Did I forget to start the virus checker? No, but I didn't look too carefully when it said it refused to start because an old config file was in the way. In this case, I had wisely decided that I had important customizations that I didn't want to lose, and the amavis daemon said, OK, but you can keep your precious custom file, but I refuse to start until you delete it. It wasn't enough to rename it with .old on the end. It could still see it. So I put .old on the front too. Ha! Stupid amavis, can't see it now, haha.

After about 8 hours of running, memory was exhausted, including swap, and it started to thrash to death

I haven't figured this out yet, but I'm somewhat relieved that I don't have to tune mysql, which seemed to be the culprit for a moment, until I thought to look at a graph of memory usage.
Yucky-memory.png
I'm now suspecting a bug in logwatch which seems to be spawning a dozen perl processes which consume all CPU immediately, and all memory over time. I happened to look up at top at just the right moment to see all the processes turn into perl right after logwatch popped in and out. We'll see if there really is a correlation. The perl processes are finishing up and releasing some memory, but not before eating up some swap that is not getting released. Load average is coming down from 5, but some script is using cat to consume 15% of CPU now...

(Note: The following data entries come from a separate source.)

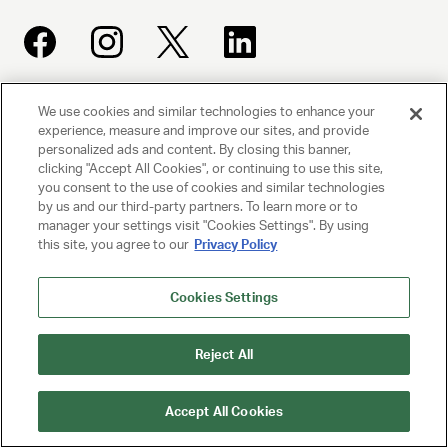
We use cookies and similar technologies to enhance your
UNITED TALENT AGENCY
experience, measure and improve our sites, and provide
Beverly Hills, CA
personalized ads and content. By closing this banner,
clicking "Accept All Cookies", or continuing to use this site,
you consent to the use of cookies and similar technologies
PRIVACY POLICY
by us and our third-party partners. To learn more or to
manager your settings visit "Cookies Settings". By using
CLIENT PRIVACY POLICY
this site, you agree to our
Privacy Policy
TERMS AND CONDITIONS
Cookies Settings
NY LICENSE 2077290-DCA
Reject All
CA LICENSE TA000250981
Accept All Cookies
© 2025 UNITED TALENT AGENCY, LLC, ALL RIGHTS RESERVED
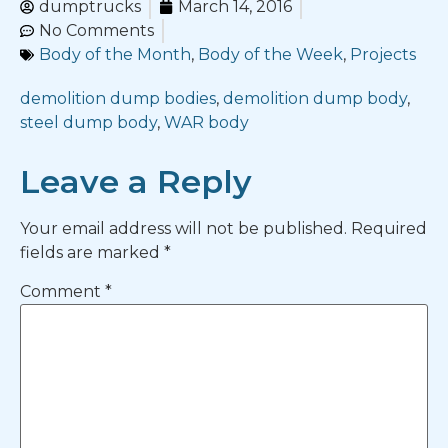
dumptrucks
March 14, 2016
No Comments
Body of the Month
,
Body of the Week
,
Projects
demolition dump bodies
,
demolition dump body
,
steel dump body
,
WAR body
Leave a Reply
Your email address will not be published.
Required
fields are marked
*
Comment
*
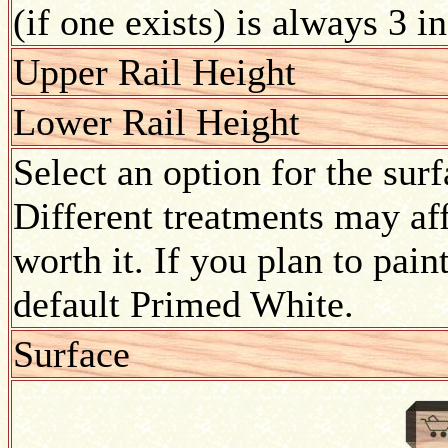
(if one exists) is always 3 i
Upper Rail Height
Lower Rail Height
Select an option for the sur
Different treatments may aff
worth it. If you plan to pain
default Primed White.
Surface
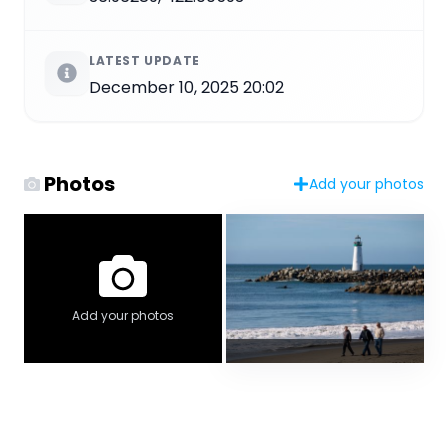
LATEST UPDATE
December 10, 2025 20:02
Photos
Add your photos
Add your photos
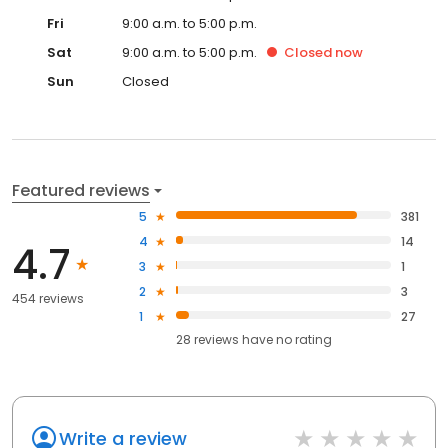
Fri
9:00 a.m. to 5:00 p.m.
Sat
9:00 a.m. to 5:00 p.m.
Closed
now
Sun
Closed
Featured reviews
5
381
4
14
4.7
3
1
2
3
454 reviews
1
27
28
reviews have
no rating
Write a review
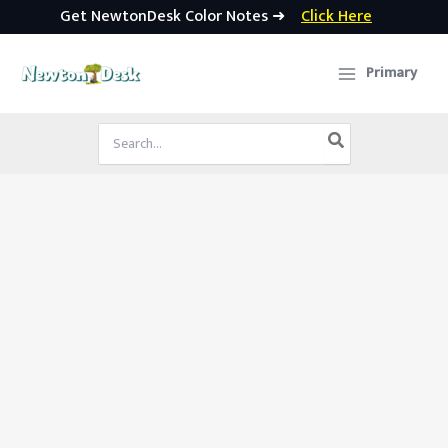
Get NewtonDesk Color Notes ➜
Click Here
Skip
to
Primary
content
Search
for:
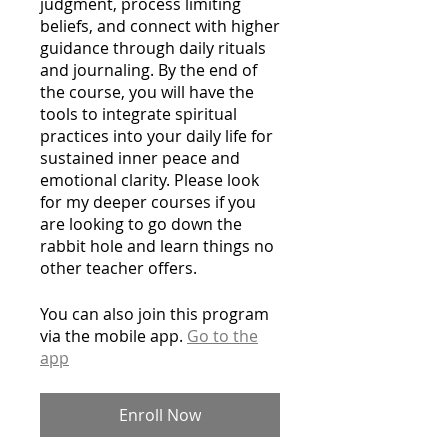
judgment, process limiting
beliefs, and connect with higher
guidance through daily rituals
and journaling. By the end of
the course, you will have the
tools to integrate spiritual
practices into your daily life for
sustained inner peace and
emotional clarity. Please look
for my deeper courses if you
are looking to go down the
rabbit hole and learn things no
other teacher offers.
You can also join this program
via the mobile app.
Go to the
app
Enroll Now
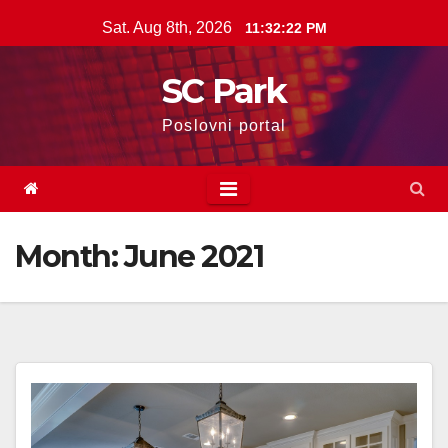
Skip
Sat. Aug 8th, 2026
11:32:22 PM
to
content
SC Park
Poslovni portal
Month: June 2021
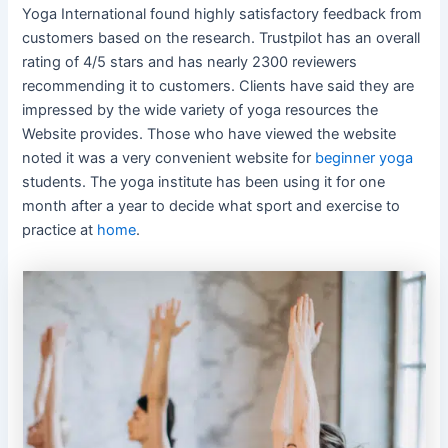
Yoga International found highly satisfactory feedback from
customers based on the research. Trustpilot has an overall
rating of 4/5 stars and has nearly 2300 reviewers
recommending it to customers. Clients have said they are
impressed by the wide variety of yoga resources the
Website provides. Those who have viewed the website
noted it was a very convenient website for
beginner yoga
students. The yoga institute has been using it for one
month after a year to decide what sport and exercise to
practice at
home
.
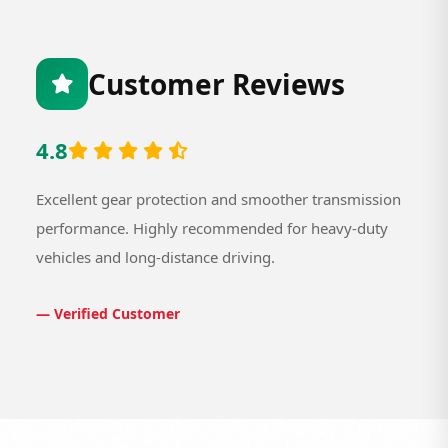
Customer Reviews
4.8
Excellent gear protection and smoother transmission
performance. Highly recommended for heavy-duty
vehicles and long-distance driving.
— Verified Customer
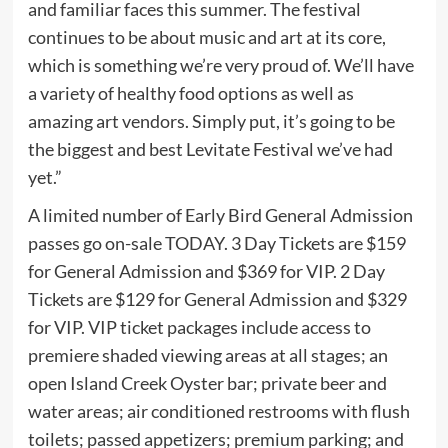
and familiar faces this summer. The festival
continues to be about music and art at its core,
which is something we’re very proud of. We’ll have
a variety of healthy food options as well as
amazing art vendors. Simply put, it’s going to be
the biggest and best Levitate Festival we’ve had
yet.”
A limited number of Early Bird General Admission
passes go on-sale TODAY. 3 Day Tickets are $159
for General Admission and $369 for VIP. 2 Day
Tickets are $129 for General Admission and $329
for VIP. VIP ticket packages include access to
premiere shaded viewing areas at all stages; an
open Island Creek Oyster bar; private beer and
water areas; air conditioned restrooms with flush
toilets; passed appetizers; premium parking; and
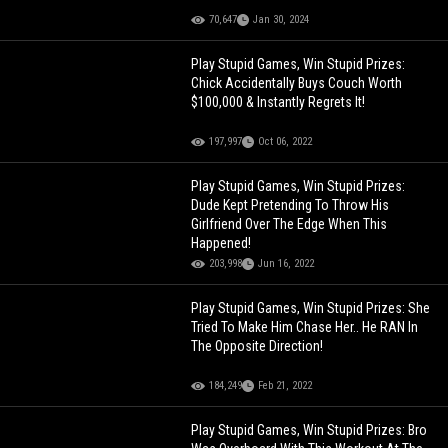
70,647
Jan 30, 2024
Play Stupid Games, Win Stupid Prizes:
Chick Accidentally Buys Couch Worth
$100,000 & Instantly Regrets It!
197,997
Oct 06, 2022
Play Stupid Games, Win Stupid Prizes:
Dude Kept Pretending To Throw His
Girlfriend Over The Edge When This
Happened!
203,998
Jun 16, 2022
Play Stupid Games, Win Stupid Prizes: She
Tried To Make Him Chase Her.. He RAN In
The Opposite Direction!
184,249
Feb 21, 2022
Play Stupid Games, Win Stupid Prizes: Bro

Perl hit 100% cpu usage and I decided I had to get serious. pstree -ap told me that the naughty process was started by logwatch which was started by cron and that it was trying to grok my mail logs, I guess. But I don't need to have my computer read through my logs that badly. I chmodded the logwatch cron entry in cron.daily to 000 and tried to kill the currently running mess of perl jobs. I made a mess of it and ended up rebooting, but I don't feel too bad, because I wanted that swap back anyway.

X failed to start

I managed to make it work by switching to the nv driver instead of the nvidia driver. Probably need to recompile that driver for the current kernel. Sigh. I think I remember that dance. Maybe I'll stick with the slower and less fragile open source driver since there is no compelling reason to do otherwise.